**Data:**
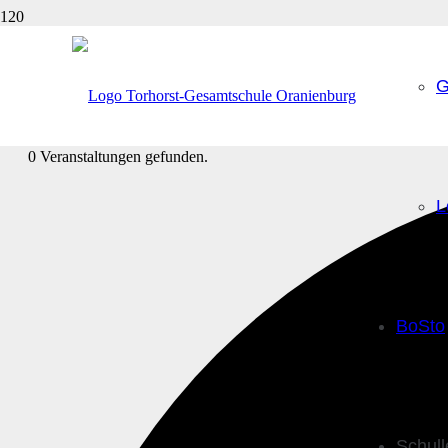
G
0 Veranstaltungen gefunden.
L
BoSto
Schul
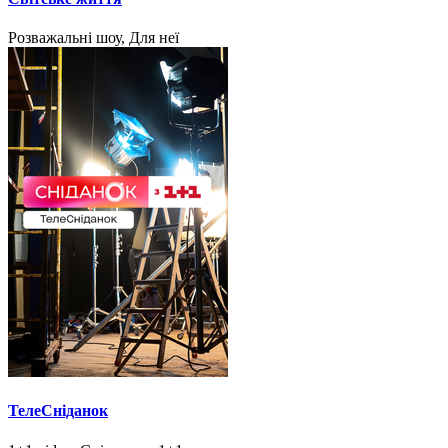
Розважальні шоу, Для неї
ТелеСніданок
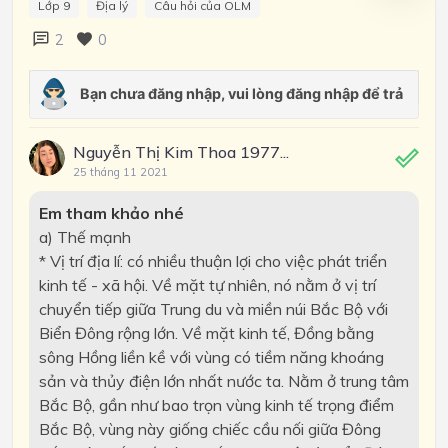
Lớp 9
Địa lý
Câu hỏi của OLM
2
0
Nguyễn Thị Kim Thoa 1977...
25 tháng 11 2021
Em tham khảo nhé
a) Thế mạnh
* Vị trí địa lí: có nhiều thuận lợi cho việc phát triển
kinh tế - xã hội. Về mặt tự nhiên, nó nằm ở vị trí
chuyển tiếp giữa Trung du và miền núi Bắc Bộ với
Biển Đông rộng lớn. Về mặt kinh tế, Đồng bằng
sông Hồng liền kề với vùng có tiềm năng khoáng
sản và thủy điện lớn nhất nước ta. Nằm ở trung tâm
Bắc Bộ, gần như bao trọn vùng kinh tế trọng điểm
Bắc Bộ, vùng này giống chiếc cầu nối giữa Đông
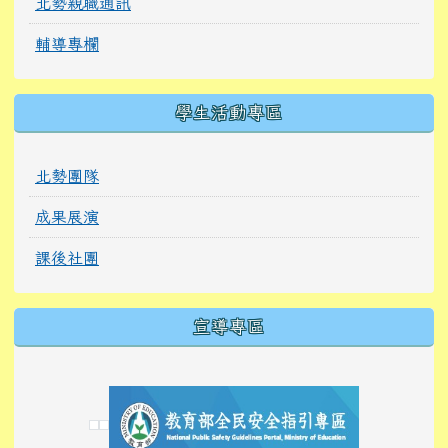
北勢親職通訊
輔導專欄
學生活動專區
北勢團隊
成果展演
課後社團
宣導專區
link to https://tyckids.ymps.tyc.edu.tw/
link to https://tyckids.ymps.tyc.edu.tw/
link to https://tyckids.ymps.tyc.edu.tw/
link to https://www.edusave.edu.tw/
link to https://eliteracy.edu.tw/Shorts/xiaoho
link to https://tyckids.ymps.tyc.edu.tw/
link to htt
link to http
link to http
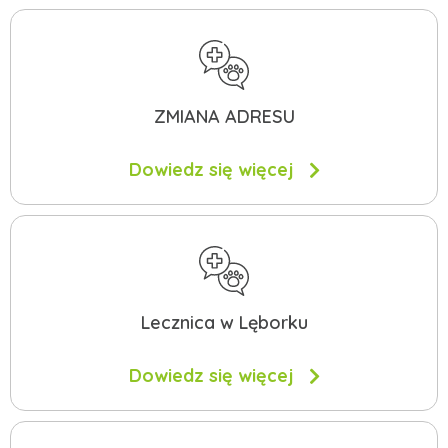
ZMIANA ADRESU
Dowiedz się więcej
Lecznica w Lęborku
Dowiedz się więcej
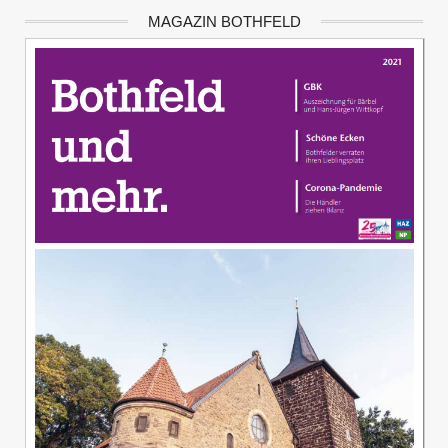
MAGAZIN BOTHFELD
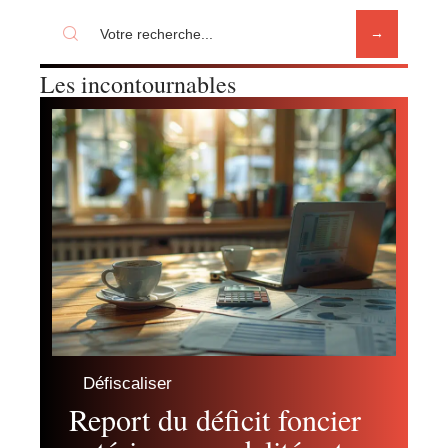
Les incontournables
Défiscaliser
Report du déficit foncier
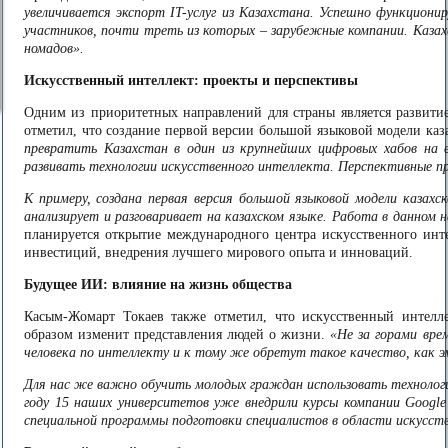
увеличивается экспорт IT-услуг из Казахстана. Успешно функцион
участников, почти треть из которых – зарубежные компании.
Казах
номадов».
Искусственный интеллект: проекты и перспективы
Одним из приоритетных направлений для страны является развити
отметил, что создание первой версии большой языковой модели ка
превратить Казахстан в один из крупнейших цифровых хабов на 
развивать технологии искусственного интеллекта. Перспективные п
К примеру, создана первая версия большой языковой модели казах
анализирует и разговаривает на казахском языке. Работа в данном
планируется открытие международного центра искусственного инт
инвестиций, внедрения лучшего мирового опыта и инноваций.
Будущее ИИ: влияние на жизнь общества
Касым-Жомарт Токаев также отметил, что искусственный интелл
образом изменит представления людей о жизни.
«Не за горами вре
человека по интеллекту и к тому же обретут такое качество, как э
Для нас же важно обучить молодых граждан использовать технологи
году 15 наших университетов уже внедрили курсы компании Google
специальной программы подготовки специалистов в области искусств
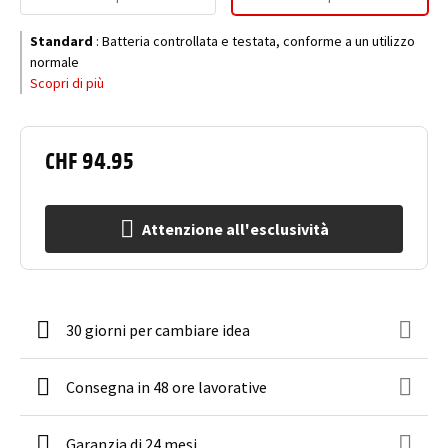
Standard
:
Batteria controllata e testata, conforme a un utilizzo
normale
Scopri di più
CHF 94.95
Attenzione all'esclusività
30 giorni per cambiare idea
Consegna in 48 ore lavorative
Garanzia di 24 mesi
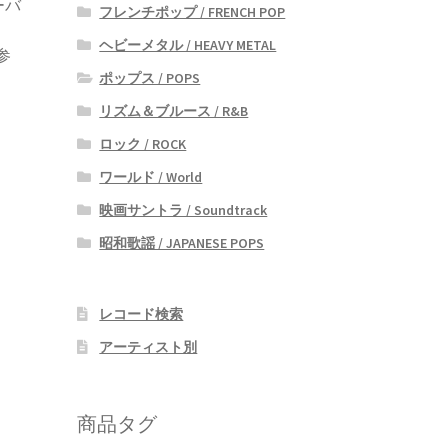
ーバ
フレンチポップ / FRENCH POP
ヘビーメタル / HEAVY METAL
が参
ポップス / POPS
リズム＆ブルース / R&B
ロック / ROCK
ワールド / World
映画サントラ / Soundtrack
昭和歌謡 / JAPANESE POPS
レコード検索
アーティスト別
商品タグ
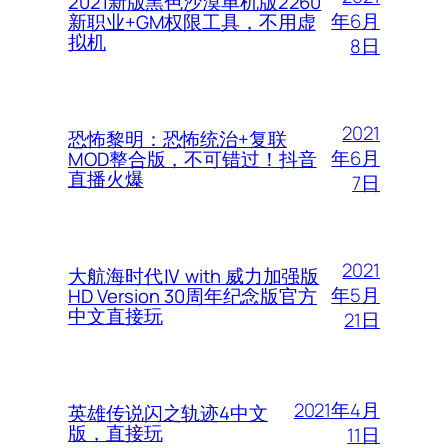
2021新版黑色沙漠单机版2260
年6月
新职业+GM权限工具，不用虚
拟机
8日
2021
恐怖黎明：恐怖统治+复联
年6月
MOD整合版，不可错过！抖音
直播火爆
7日
2021
大航海时代Ⅳ with 威力加强版
年5月
HD Version 30周年纪念版官方
中文直接玩
21日
2021年4月
英雄传说闪之轨迹4中文
版，直接玩
11日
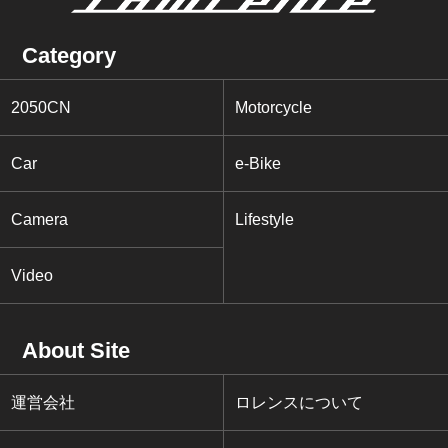
Category
2050CN
Motorcycle
Car
e-Bike
Camera
Lifestyle
Video
About Site
運営会社
ロレンスについて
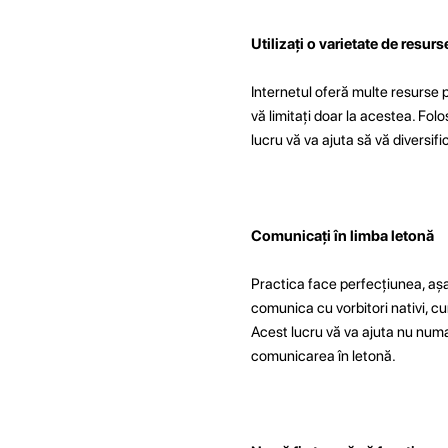
Utilizați o varietate de resurs
Internetul oferă multe resurse pe
vă limitați doar la acestea. Folos
lucru vă va ajuta să vă diversifi
Comunicați în limba letonă
Practica face perfecțiunea, așa 
comunica cu vorbitori nativi, cum
Acest lucru vă va ajuta nu numai
comunicarea în letonă.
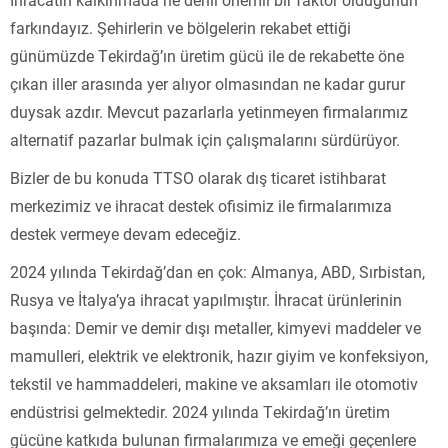
farkındayız. Şehirlerin ve bölgelerin rekabet ettiği
günümüzde Tekirdağ’ın üretim gücü ile de rekabette öne
çıkan iller arasında yer alıyor olmasından ne kadar gurur
duysak azdır. Mevcut pazarlarla yetinmeyen firmalarımız
alternatif pazarlar bulmak için çalışmalarını sürdürüyor.
Bizler de bu konuda TTSO olarak dış ticaret istihbarat
merkezimiz ve ihracat destek ofisimiz ile firmalarımıza
destek vermeye devam edeceğiz.
2024 yılında Tekirdağ’dan en çok: Almanya, ABD, Sırbistan,
Rusya ve İtalya’ya ihracat yapılmıştır. İhracat ürünlerinin
başında: Demir ve demir dışı metaller, kimyevi maddeler ve
mamulleri, elektrik ve elektronik, hazır giyim ve konfeksiyon,
tekstil ve hammaddeleri, makine ve aksamları ile otomotiv
endüstrisi gelmektedir. 2024 yılında Tekirdağ’ın üretim
gücüne katkıda bulunan firmalarımıza ve emeği geçenlere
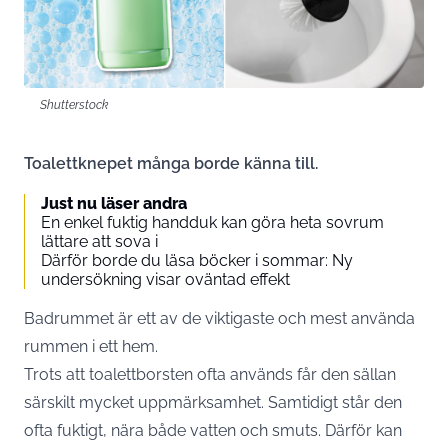
Shutterstock
Toalettknepet många borde känna till.
Just nu läser andra
En enkel fuktig handduk kan göra heta sovrum
lättare att sova i
Därför borde du läsa böcker i sommar: Ny
undersökning visar oväntad effekt
Badrummet är ett av de viktigaste och mest använda
rummen i ett hem.
Trots att toalettborsten ofta används får den sällan
särskilt mycket uppmärksamhet. Samtidigt står den
ofta fuktigt, nära både vatten och smuts. Därför kan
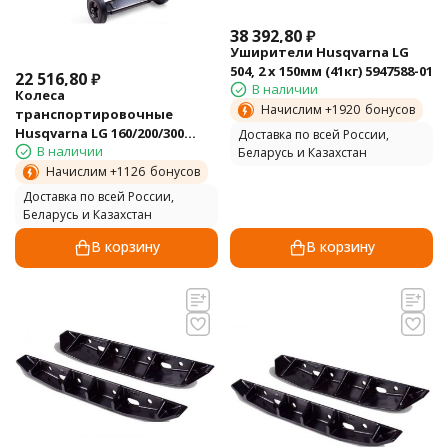
38 392,80
₽
Уширители Husqvarna LG
504, 2 х 150мм (41кг) 5947588-01
22 516,80
₽
В наличии
Колеса
Начислим +
1920
бонусов
транспортировочные
Husqvarna LG 160/200/300
Доставка по всей России,
В наличии
(12кг) 5948305-01
Беларусь и Казахстан
Начислим +
1126
бонусов
Доставка по всей России,
Беларусь и Казахстан
В корзину
В корзину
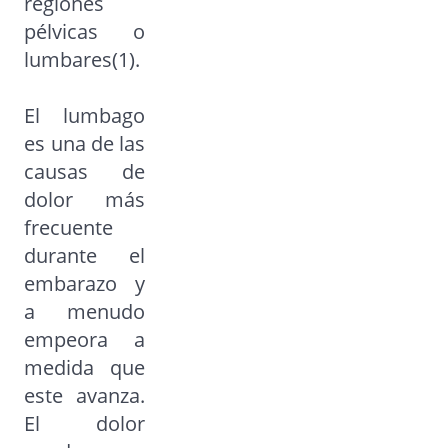
regiones
pélvicas o
lumbares(1).
El lumbago
es una de las
causas de
dolor más
frecuente
durante el
embarazo y
a menudo
empeora a
medida que
este avanza.
El dolor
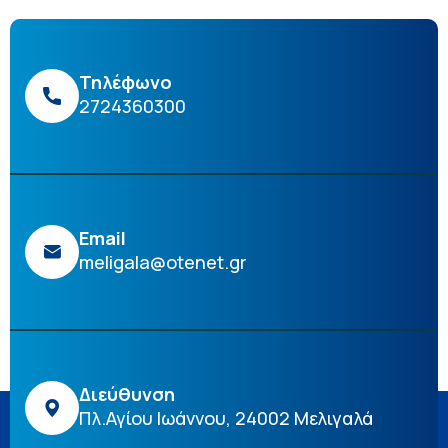
Τηλέφωνο
2724360300
Email
meligala@otenet.gr
Διεύθυνση
Πλ.Αγίου Ιωάννου, 24002 Μελιγαλά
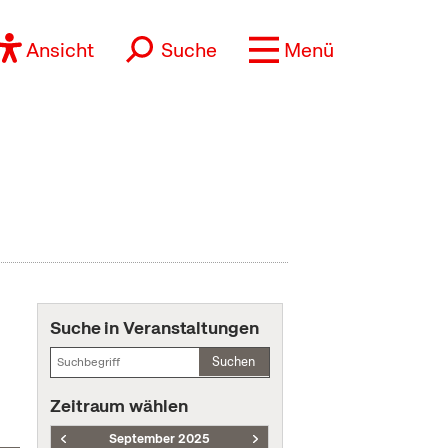
Ansicht
Suche
Menü
Suche in Veranstaltungen
Suchen
Zeitraum wählen
September 2025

**Instructions for the task:**
Exactly as they appear above, give the records again, without their pictures.

**Your response:**
G
0 Veranstaltungen gefunden.
L
BoSto
Schul
Розважальні шоу, Для неї
ТелеСніданок
Lớp 9
Địa lý
Câu hỏi của OLM
2
0
Nguyễn Thị Kim Thoa 1977...
25 tháng 11 2021
Em tham khảo nhé
a) Thế mạnh
* Vị trí địa lí: có nhiều thuận lợi cho việc phát triển
kinh tế - xã hội. Về mặt tự nhiên, nó nằm ở vị trí
chuyển tiếp giữa Trung du và miền núi Bắc Bộ với
Biển Đông rộng lớn. Về mặt kinh tế, Đồng bằng
sông Hồng liền kề với vùng có tiềm năng khoáng
sản và thủy điện lớn nhất nước ta. Nằm ở trung tâm
Bắc Bộ, gần như bao trọn vùng kinh tế trọng điểm
Bắc Bộ, vùng này giống chiếc cầu nối giữa Đông
北勢親職通訊
輔導專欄
學生活動專區
北勢團隊
成果展演
課後社團
宣導專區
link to https://tyckids.ymps.tyc.edu.tw/
link to https://tyckids.ymps.tyc.edu.tw/
link to https://tyckids.ymps.tyc.edu.tw/
link to https://www.edusave.edu.tw/
link to https://eliteracy.edu.tw/Shorts/xiaoho
link to https://tyckids.ymps.tyc.edu.tw/
link to htt
link to http
link to http
ZMIANA ADRESU
Dowiedz się więcej
Lecznica w Lęborku
Dowiedz się więcej
MAGAZIN BOTHFELD
Les incontournables
Défiscaliser
Report du déficit foncier
увеличивается экспорт IT-услуг из Казахстана. Успешно функцион
участников, почти треть из которых – зарубежные компании.
Казах
номадов».
Искусственный интеллект: проекты и перспективы
Одним из приоритетных направлений для страны является развити
отметил, что создание первой версии большой языковой модели ка
превратить Казахстан в один из крупнейших цифровых хабов на 
развивать технологии искусственного интеллекта. Перспективные п
К примеру, создана первая версия большой языковой модели казах
анализирует и разговаривает на казахском языке. Работа в данном
планируется открытие международного центра искусственного инт
инвестиций, внедрения лучшего мирового опыта и инноваций.
Будущее ИИ: влияние на жизнь общества
Касым-Жомарт Токаев также отметил, что искусственный интелл
образом изменит представления людей о жизни.
«Не за горами вре
человека по интеллекту и к тому же обретут такое качество, как э
Для нас же важно обучить молодых граждан использовать технологи
году 15 наших университетов уже внедрили курсы компании Google
специальной программы подготовки специалистов в области искусств
Standard
:
Batteria controllata e testata, conforme a un utilizzo
normale
Scopri di più
CHF 94.95
Attenzione all'esclusività
30 giorni per cambiare idea
Consegna in 48 ore lavorative
Garanzia di 24 mesi
ーバ
フレンチポップ / FRENCH POP
ヘビーメタル / HEAVY METAL
が参
ポップス / POPS
リズム＆ブルース / R&B
ロック / ROCK
ワールド / World
映画サントラ / Soundtrack
昭和歌謡 / JAPANESE POPS
レコード検索
アーティスト別
商品タグ
2021新版黑色沙漠单机版2260
年6月
新职业+GM权限工具，不用虚
拟机
8日
2021
恐怖黎明：恐怖统治+复联
年6月
MOD整合版，不可错过！抖音
直播火爆
7日
2021
大航海时代Ⅳ with 威力加强版
年5月
HD Version 30周年纪念版官方
中文直接玩
21日
2021年4月
英雄传说闪之轨迹4中文
版，直接玩
11日
Category
2050CN
Motorcycle
Car
e-Bike
Camera
Lifestyle
Video
About Site
運営会社
ロレンスについて
Utilizați o varietate de resurs
Internetul oferă multe resurse pe
vă limitați doar la acestea. Folos
lucru vă va ajuta să vă diversifi
Comunicați în limba letonă
Practica face perfecțiunea, așa 
comunica cu vorbitori nativi, cum
Acest lucru vă va ajuta nu numai
comunicarea în letonă.
farkındayız. Şehirlerin ve bölgelerin rekabet ettiği
günümüzde Tekirdağ’ın üretim gücü ile de rekabette öne
çıkan iller arasında yer alıyor olmasından ne kadar gurur
duysak azdır. Mevcut pazarlarla yetinmeyen firmalarımız
alternatif pazarlar bulmak için çalışmalarını sürdürüyor.
Bizler de bu konuda TTSO olarak dış ticaret istihbarat
merkezimiz ve ihracat destek ofisimiz ile firmalarımıza
destek vermeye devam edeceğiz.
2024 yılında Tekirdağ’dan en çok: Almanya, ABD, Sırbistan,
Rusya ve İtalya’ya ihracat yapılmıştır. İhracat ürünlerinin
başında: Demir ve demir dışı metaller, kimyevi maddeler ve
mamulleri, elektrik ve elektronik, hazır giyim ve konfeksiyon,
tekstil ve hammaddeleri, makine ve aksamları ile otomotiv
endüstrisi gelmektedir. 2024 yılında Tekirdağ’ın üretim
gücüne katkıda bulunan firmalarımıza ve emeği geçenlere
Shutterstock
Toalettknepet många borde känna till.
Just nu läser andra
En enkel fuktig handduk kan göra heta sovrum
lättare att sova i
Därför borde du läsa böcker i sommar: Ny
undersökning visar oväntad effekt
Badrummet är ett av de viktigaste och mest använda
rummen i ett hem.
Trots att toalettborsten ofta används får den sällan
särskilt mycket uppmärksamhet. Samtidigt står den
ofta fuktigt, nära både vatten och smuts. Därför kan
38 392,80
₽
Уширители Husqvarna LG
504, 2 х 150мм (41кг) 5947588-01
22 516,80
₽
В наличии
Колеса
Начислим +
1920
бонусов
транспортировочные
Husqvarna LG 160/200/300
Доставка по всей России,
В наличии
(12кг) 5948305-01
Беларусь и Казахстан
Начислим +
1126
бонусов
Доставка по всей России,
Беларусь и Казахстан
В корзину
В корзину
regiones
pélvicas o
lumbares(1).
El lumbago
es una de las
causas de
dolor más
frecuente
durante el
embarazo y
a menudo
empeora a
medida que
este avanza.
El dolor
Τηλέφωνο
2724360300
Email
meligala@otenet.gr
Διεύθυνση
Πλ.Αγίου Ιωάννου, 24002 Μελιγαλά
Ansicht
Suche
Menü
Suche in Veranstaltungen
Suchen
Zeitraum wählen
September 2025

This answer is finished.